Tony Coelho (born on June 15, 1942, chairs the Epilepsy Foundation's national board of directors. He was a United States Congressman from California. A member of the Democratic Party, he served as the House Majority Whip until he resigned amidst a scandal.
Coelho was born in rural Los Banos, California, and attended public schools in nearby Dos Palos. He graduated from Loyola Marymount University in 1964 and later moved to Merced, where he now lives. He worked as a staff member for Congressman Bernie Sisk from 1965 until 1978. When Sisk retired after 14 terms in Congress, Coelho ran for the seat and won. For his first four years, his district included Fresno, Merced, and Modesto. Most of Fresno was cut out of the district after the 1980 census, and Modesto is now the biggest city located in the district.
Coelho resigned from office in 1989 amidst allegations that he had received special treatment in the purchase of junk bonds. Although he was investigated, he was never charged with a crime. In a special election, State Assemblyman Gary Condit of Ceres was elected to replace Coelho.
After resigning from Congress, Coelho used his political connections to amass great personal wealth. He worked for Wertheim Schroder & Company, an investment firm, as a managing director. Coelho left Wertheim millions of dollars richer after a falling out with the company.
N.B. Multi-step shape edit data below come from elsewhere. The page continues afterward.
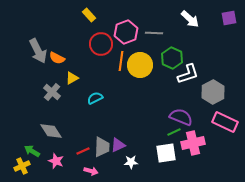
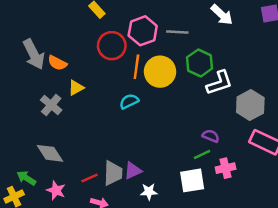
cyan semicircle: (95, 98) -> (129, 101), moved
purple semicircle: (181, 117) -> (211, 136), size x0.6
pink cross: (193, 143) -> (226, 168), size x0.7

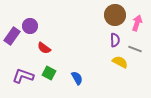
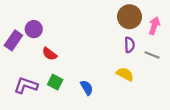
yellow semicircle: (120, 62) -> (125, 74), moved

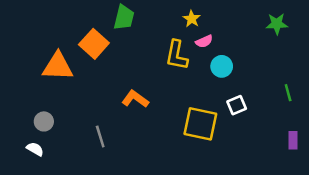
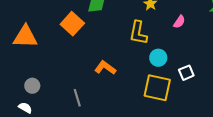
pink semicircle: (204, 41) -> (179, 22), moved, turned -32
orange triangle: (58, 66) -> (25, 37), moved
cyan circle: (222, 66) -> (158, 58), moved

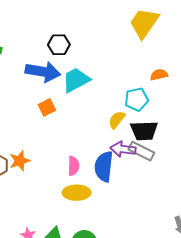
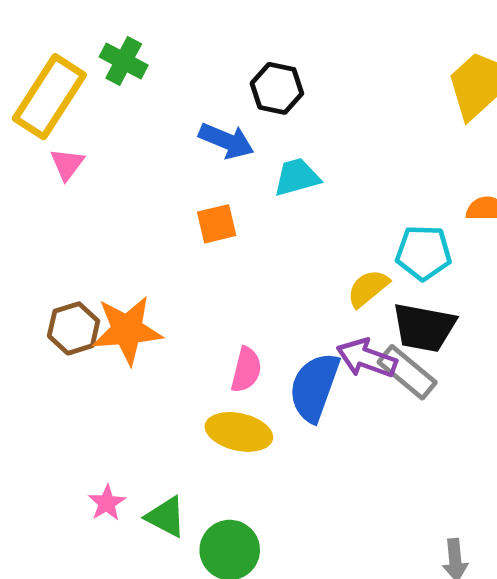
blue arrow: (43, 72) -> (226, 141), size x0.7
cyan trapezoid: (76, 80) -> (297, 177), size x0.7
orange star: (20, 161) -> (127, 330), size x1.4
During his time at Wertheim, and thereafter, Coelho served as a director on the board of several publicly-held companies. According to the Las Vegas Sun, Coelho spread himself so thin by serving on multiple corporate boards that the Teamsters Union cited him in a survey as America's "least valuable director." The Teamsters said, "If an investor had put a total of $100 into the seven companies on which Coelho served as a director on January 31, 1996, he would have been left with only $79.80 of that investment a year later -- reflecting a loss of more than 20 percent during a stock market boom."
In the summer of 1994, Coelho was the principal Democratic political strategist during the run-up to the mid-term Congressional elections. Officially, he was Senior Advisor to the Democratic National Committee, but Coelho acted as Chairman in all but name. After the Republican Party landslide victory in the fall congressional elections, Coelho was pilloried in The New Republic as "The Undertaker" in an article entitled "Tony Coelho and the Death of the Democrats".
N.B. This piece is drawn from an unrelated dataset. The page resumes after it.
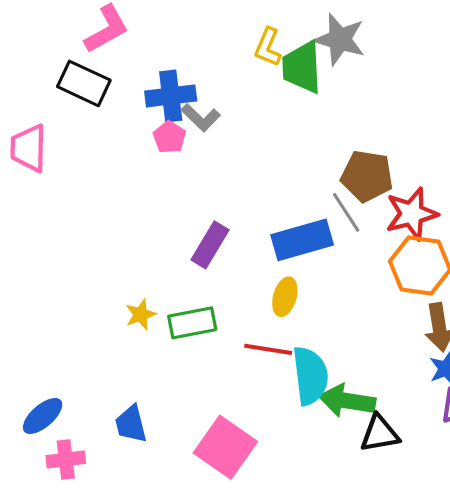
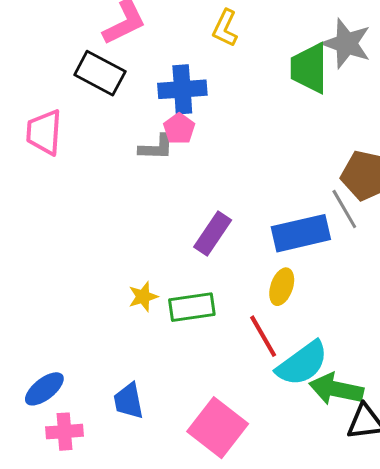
yellow L-shape: (268, 47) -> (225, 28), moved
gray L-shape: (201, 118) -> (156, 147), moved, turned -45
red line: (268, 349) -> (263, 336), turned 48
cyan semicircle: (310, 376) -> (302, 363), turned 58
In 1995, Coelho formed ETC w/tci, an education and training technology company in Washington, DC. He was the chairman and chief executive officer until 1997.
In 1998, President Bill Clinton appointed Coelho as the United States Commissioner General at the 1998 World Expo in Portugal. Then, in 1999, Coelho was made Chairman of Vice President Al Gore's presidential campaign. Coelho's star seemed to be on the rise again until a report of audit by the State Department's Inspector General released in October 1999 cited Coelho for a raft of irregularities during his tenure as Commissioner General. Next, in late March 2000, the National Journal broke the news that Coelho was under criminal investigation by the Justice Department for his activities in Portugal. Following up on the National Journal article, Time reported that a Justice Department prosecutor had told witnesses to prepare to testify before a grand jury. Calls mounted for Coelho to resign. On June 10, 2000, the Chicago Sun-Times reported that: "Well-placed figures in the Democratic Party are pressing for Secretary of Commerce William Daley to replace former Rep. Tony Coelho as Al Gore's campaign chairman." Coelho resigned on June 15th, on his 58th birthday, due, he claimed, to ill health. Shortly thereafter, the prosecutor assigned to investigate Coelho was replaced by Attorney General Janet Reno, and the new prosecutor decided against filing charges.
Coelho dropped off the media radar screen until 2004. In September of that year, he publicly criticized John Kerry's presidential campaign, particularly strategist Bob Shrum. Coelho alleged that Shrum was not working well with former Clinton associates brought in after the Republican National Convention. In response, Joe Lockhart, spokesman for the Kerry campaign and former Clinton White House press secretary, dismissed Coelho in these terms: "We get a lot of advice from a lot of quarters. We tend to take it from people who won something."